KIM NOVAK: (through gritted teeth) "What are you supposed to be? A birthday cake? Too bad everybody's had a slice..."

by Anonymousreply 35December 1, 2020 5:53 AM

GATOR: "You can suck my dick!"

TAFFY: "I wouldn't suck your lousy dick if I was suffocating and there was oxygen in your balls!"

by Anonymousreply 36December 1, 2020 6:07 AM

"You have no power here! Be gone, before somebody drops a house on you too!"

by Anonymousreply 37December 1, 2020 6:28 AM

‘When you’re slapped, you’ll take it and like it.’

Humphrey Bogart to Peter Lorre in The Maltese Falcon (1941)

by Anonymousreply 38December 1, 2020 6:40 AM

Aw, com'on, 38 responses and no one's done the bitchiest, gayest line of all time?...

"Don't fuck with me fellas! This ain't my first time at the rodeo"

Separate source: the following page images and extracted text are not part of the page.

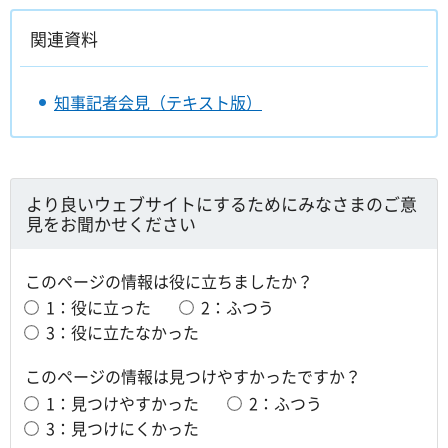
関連資料
知事記者会見（テキスト版）
より良いウェブサイトにするためにみなさまのご意
見をお聞かせください
このページの情報は役に立ちましたか？
1：役に立った
2：ふつう
3：役に立たなかった
このページの情報は見つけやすかったですか？
1：見つけやすかった
2：ふつう
3：見つけにくかった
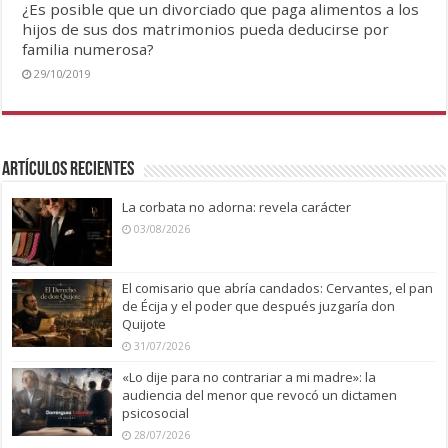
¿Es posible que un divorciado que paga alimentos a los
hijos de sus dos matrimonios pueda deducirse por
familia numerosa?
29/10/2019
Artículos recientes
La corbata no adorna: revela carácter
03/08/2026
El comisario que abría candados: Cervantes, el pan
de Écija y el poder que después juzgaría don
Quijote
31/07/2026
«Lo dije para no contrariar a mi madre»: la
audiencia del menor que revocó un dictamen
psicosocial
28/07/2026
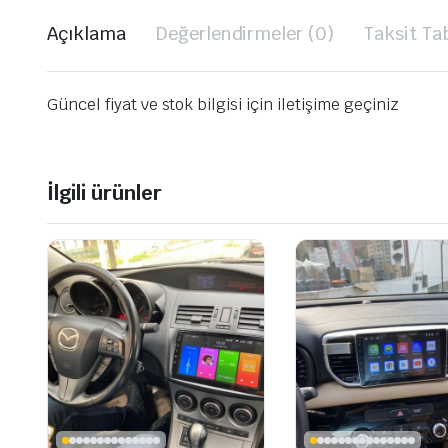
Açıklama
Değerlendirmeler (0)
Taksit Ta
Güncel fiyat ve stok bilgisi için iletişime geçiniz
İlgili ürünler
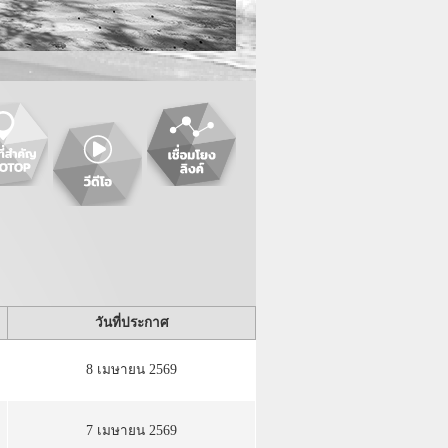
วันที่ประกาศ
8 เมษายน 2569
7 เมษายน 2569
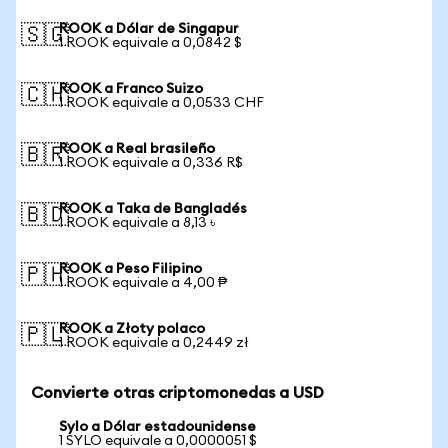
ROOK a Dólar de Singapur
🇸🇬
1 ROOK equivale a 0,0842 $
ROOK a Franco Suizo
🇨🇭
1 ROOK equivale a 0,0533 CHF
ROOK a Real brasileño
🇧🇷
1 ROOK equivale a 0,336 R$
ROOK a Taka de Bangladés
🇧🇩
1 ROOK equivale a 8,13 ৳
ROOK a Peso Filipino
🇵🇭
1 ROOK equivale a 4,00 ₱
ROOK a Złoty polaco
🇵🇱
1 ROOK equivale a 0,2449 zł
Convierte otras criptomonedas a USD
Sylo a Dólar estadounidense
1 SYLO equivale a 0,0000051 $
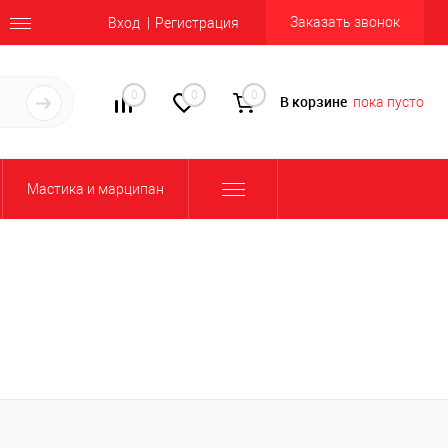
Заказать звонок
Вход
Регистрация
0
0
0
В корзине
пока пусто
Мастика и марципан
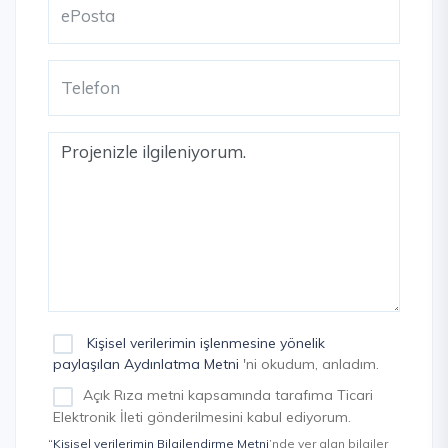
Kişisel verilerimin işlenmesine yönelik
paylaşılan Aydınlatma Metni
'ni okudum, anladım.
Açık Rıza metni kapsamında tarafıma Ticari
Elektronik İleti gönderilmesini kabul ediyorum.
“Kişisel verilerimin Bilgilendirme Metni
’nde yer alan bilgiler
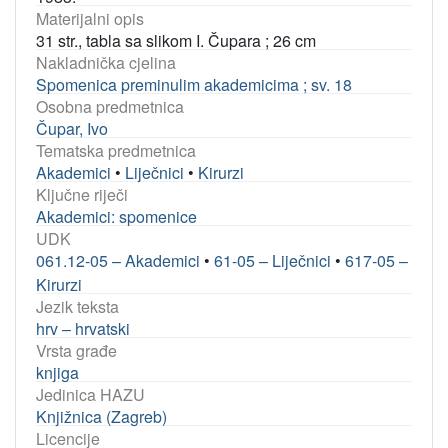
Materijalni opis
31 str., tabla sa slikom I. Čupara ; 26 cm
Nakladnička cjelina
Spomenica preminulim akademicima ; sv. 18
Osobna predmetnica
Čupar, Ivo
Tematska predmetnica
Akademici
•
Liječnici
•
Kirurzi
Ključne riječi
Akademici: spomenice
UDK
061.12-05 – Akademici
•
61-05 – Liječnici
•
617-05 –
Kirurzi
Jezik teksta
hrv – hrvatski
Vrsta građe
knjiga
Jedinica HAZU
Knjižnica (Zagreb)
Licencije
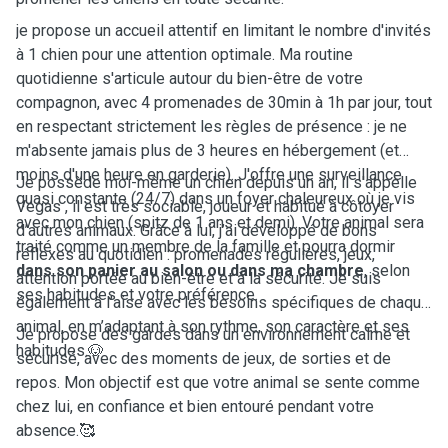
je propose un accueil attentif en limitant le nombre d'invités
à 1 chien pour une attention optimale. Ma routine
quotidienne s'articule autour du bien-être de votre
compagnon, avec 4 promenades de 30min à 1h par jour, tout
en respectant strictement les règles de présence : je ne
m'absente jamais plus de 3 heures en hébergement (et
moins d'une heure en garderie). J'offre une surveillance
Je possède moi-même un chien depuis un an, il s'appelle
quasi constante (24/7) dans un foyer chaleureux où je vis
Vegas , il est très sociable, joueur et habitué à côtoyer
avec mon chien (spitz de 1 ans et demi). Votre animal sera
d’autres animaux. Grâce à lui, j’ai développé de bons
traité comme un membre de la famille et pourra dormir
réflexes au quotidien : promenades régulières, jeux,
dans son panier au salon ou dans ma chambre
, selon
attention portée au bien-être et à la sécurité. Je suis
ses habitudes et votre préférence.
également à l’aise avec les besoins spécifiques de chaque
animal, en m’adaptant à son rythme, son caractère et ses
Je propose des gardes dans un environnement calme et
habitudes.🐶
sécurisé, avec des moments de jeux, de sorties et de
repos. Mon objectif est que votre animal se sente comme
chez lui, en confiance et bien entouré pendant votre
absence.🥰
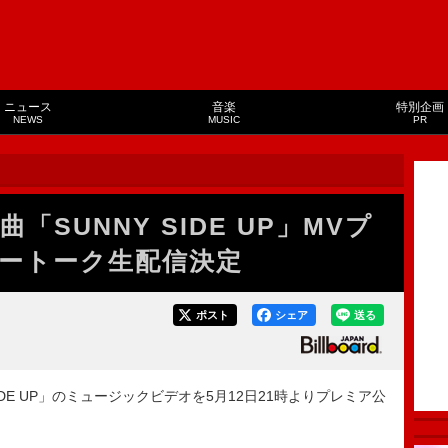
ニュース
音楽
特別企画
NEWS
MUSIC
PR
新曲「SUNNY SIDE UP」MVプ
ートーク生配信決定
ポスト
シェア
送る
SIDE UP」のミュージックビデオを5月12日21時よりプレミア公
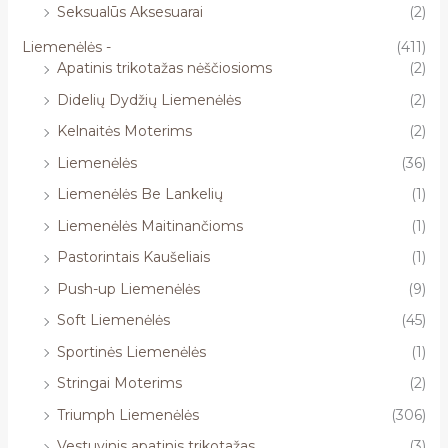
Seksualūs Aksesuarai
(2)
Liemenėlės -
(411)
Apatinis trikotažas nėščiosioms
(2)
Didelių Dydžių Liemenėlės
(2)
Kelnaitės Moterims
(2)
Liemenėlės
(36)
Liemenėlės Be Lankelių
(1)
Liemenėlės Maitinančioms
(1)
Pastorintais Kaušeliais
(1)
Push-up Liemenėlės
(9)
Soft Liemenėlės
(45)
Sportinės Liemenėlės
(1)
Stringai Moterims
(2)
Triumph Liemenėlės
(306)
Vestuvinis apatinis trikotažas
(3)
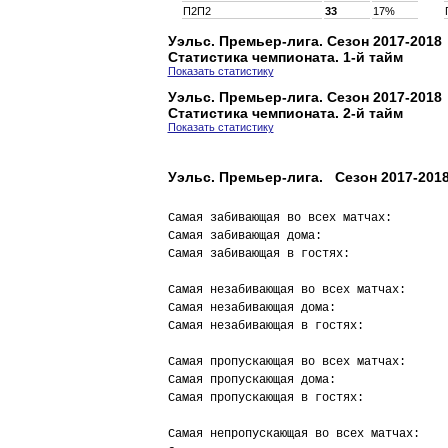
П2П2
33
17%
Уэльс. Премьер-лига. Сезон 2017-2018
Статистика чемпионата. 1-й тайм
Показать статистику
Уэльс. Премьер-лига. Сезон 2017-2018
Статистика чемпионата. 2-й тайм
Показать статистику
Уэльс. Премьер-лига. Сезон 2017-2018
Самая забивающая во всех матчах:        
Самая забивающая дома:                  
Самая забивающая в гостях:              
Самая незабивающая во всех матчах:      
Самая незабивающая дома:                
Самая незабивающая в гостях:            
Самая пропускающая во всех матчах:      
Самая пропускающая дома:                
Самая пропускающая в гостях:            
Самая непропускающая во всех матчах:    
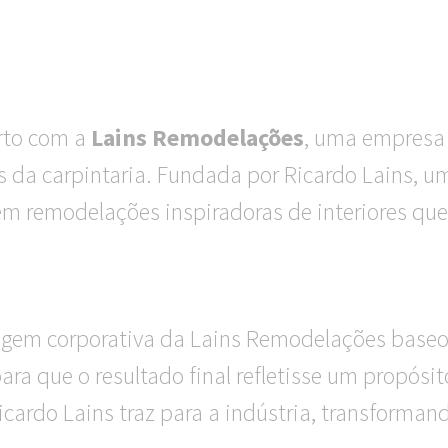
erto com a
Lains Remodelações
, uma empresa
s da carpintaria. Fundada por Ricardo Lains, u
em remodelações inspiradoras de interiores que
gem corporativa da Lains Remodelações baseo
para que o resultado final refletisse um propós
icardo Lains traz para a indústria, transforma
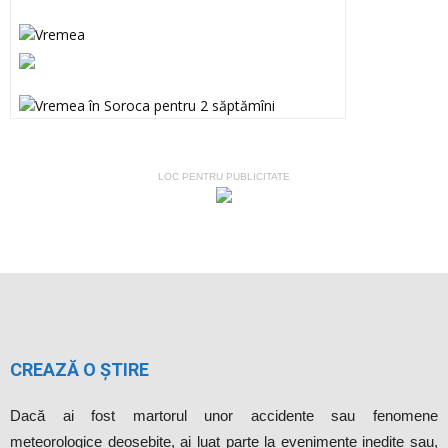
LOC PENTRU PUBLICITATE
CREAZĂ O ȘTIRE
Dacă ai fost martorul unor accidente sau fenomene
meteorologice deosebite, ai luat parte la evenimente inedite sau,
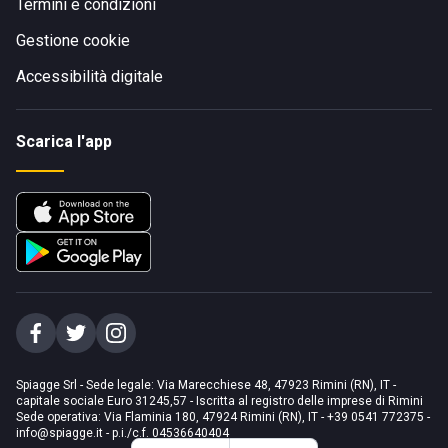
Termini e condizioni
Gestione cookie
Accessibilità digitale
Scarica l'app
Spiagge Srl - Sede legale: Via Marecchiese 48, 47923 Rimini (RN), IT -
capitale sociale Euro 31245,57 - Iscritta al registro delle imprese di Rimini
Sede operativa: Via Flaminia 180, 47924 Rimini (RN), IT
-
+39 0541 772375
-
info@spiagge.it
- p.i./c.f. 04536640404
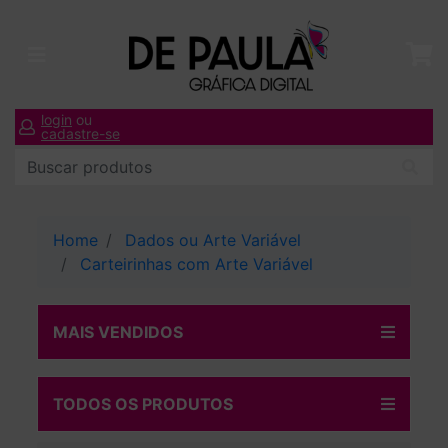
login
ou
cadastre-se
Home
Dados ou Arte Variável
Carteirinhas com Arte Variável
MAIS VENDIDOS
TODOS OS PRODUTOS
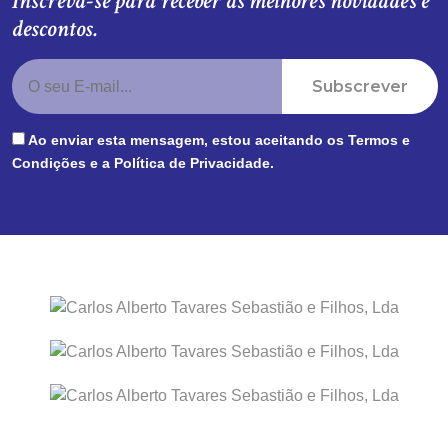
Inscreva-se para receber as melhores novidades e
descontos.
Subscrever
Ao enviar esta mensagem, estou aceitando os
Termos e
Condições
e a
Política de Privacidade
.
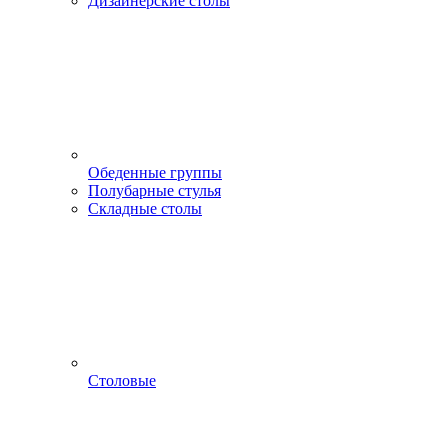
Дизайнерские столы
Обеденные группы
Полубарные стулья
Складные столы
Столовые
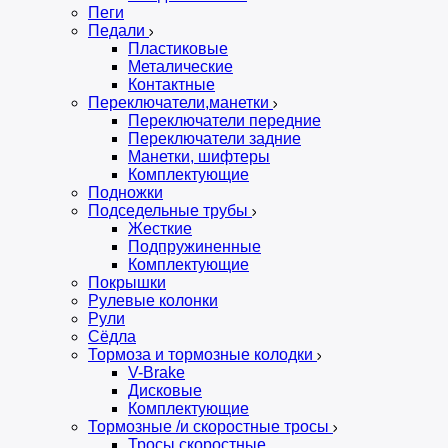
Пеги
Педали
Пластиковые
Металические
Контактные
Переключатели,манетки
Переключатели передние
Переключатели задние
Манетки, шифтеры
Комплектующие
Подножки
Подседельные трубы
Жесткие
Подпружиненные
Комплектующие
Покрышки
Рулевые колонки
Рули
Сёдла
Тормоза и тормозные колодки
V-Brake
Дисковые
Комплектующие
Тормозные /и скоростные тросы
Тросы скоростные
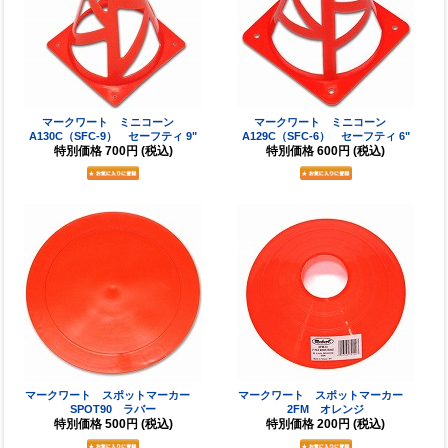
マークワート ミニコーン
マークワート ミニコーン
A130C（SFC-9） セーフティ 9"
A129C（SFC-6） セーフティ 6"
特別価格
700円
(税込)
特別価格
600円
(税込)
マークワート スポットマーカー
マークワート スポットマーカー
SPOT90 ラバー
2FM オレンジ
特別価格
500円
(税込)
特別価格
200円
(税込)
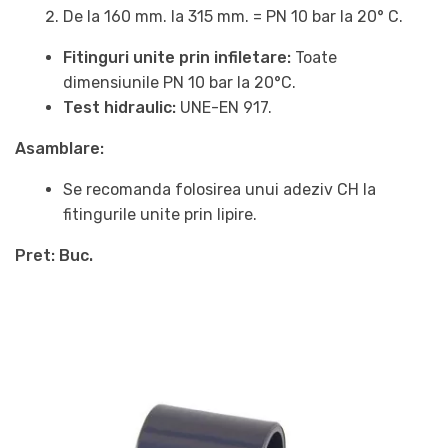
De la 160 mm. la 315 mm. = PN 10 bar la 20° C.
Fitinguri unite prin infiletare:
Toate
dimensiunile PN 10 bar la 20°C.
Test hidraulic:
UNE-EN 917.
Asamblare:
Se recomanda folosirea unui adeziv CH la
fitingurile unite prin lipire.
Pret: Buc.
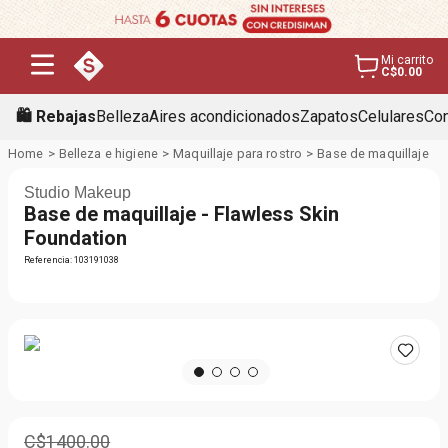
Mi carrito
C$0.00
🛍️ Rebajas
Belleza
Aires acondicionados
Zapatos
Celulares
Con
Belleza e higiene
Maquillaje para rostro
Base de maquillaje
Studio Makeup
Base de maquillaje - Flawless Skin
Foundation
Referencia
:
103191038
C$
1400
.
00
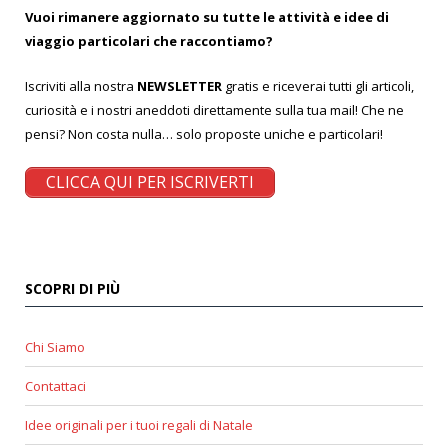
Vuoi rimanere aggiornato su tutte le attività e idee di
viaggio particolari che raccontiamo?
Iscriviti alla nostra
NEWSLETTER
gratis e riceverai tutti gli articoli,
curiosità e i nostri aneddoti direttamente sulla tua mail! Che ne
pensi? Non costa nulla… solo proposte uniche e particolari!
CLICCA QUI PER ISCRIVERTI
SCOPRI DI PIÙ
Chi Siamo
Contattaci
Idee originali per i tuoi regali di Natale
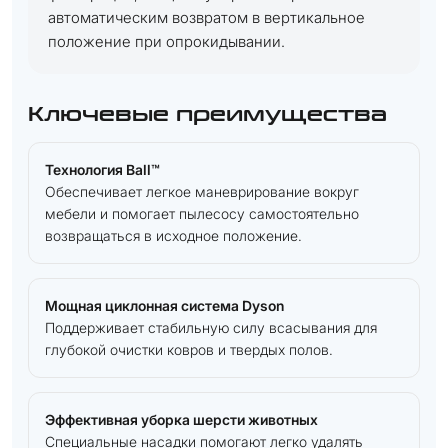
автоматическим возвратом в вертикальное
положение при опрокидывании.
Ключевые преимущества
Технология Ball™
Обеспечивает легкое маневрирование вокруг
мебели и помогает пылесосу самостоятельно
возвращаться в исходное положение.
Мощная циклонная система Dyson
Поддерживает стабильную силу всасывания для
глубокой очистки ковров и твердых полов.
Эффективная уборка шерсти животных
Специальные насадки помогают легко удалять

Miss cunt herself, Faye Dunaway, playing the bitch of all time, Miss Joan Crawford, which is peak bitch in any Gay man's book

by Anonymousreply 39December 1, 2020 7:01 AM

"What shall we hang — the holly, or each other?"

The Lion in Winter

by Anonymousreply 40December 1, 2020 12:07 PM

"Get away from her, you BITCH!"

by Anonymousreply 41December 1, 2020 12:53 PM

"Oh, my dear, that's something YOU need never worry about."

Marie Dressler to Jean Harlow in "Dinner at Eight", as Harlow complains about automation taking over every profession.

by Anonymousreply 42December 1, 2020 12:56 PM

Just about all of the dialog in "Lion in Winter" drips bitchiness!!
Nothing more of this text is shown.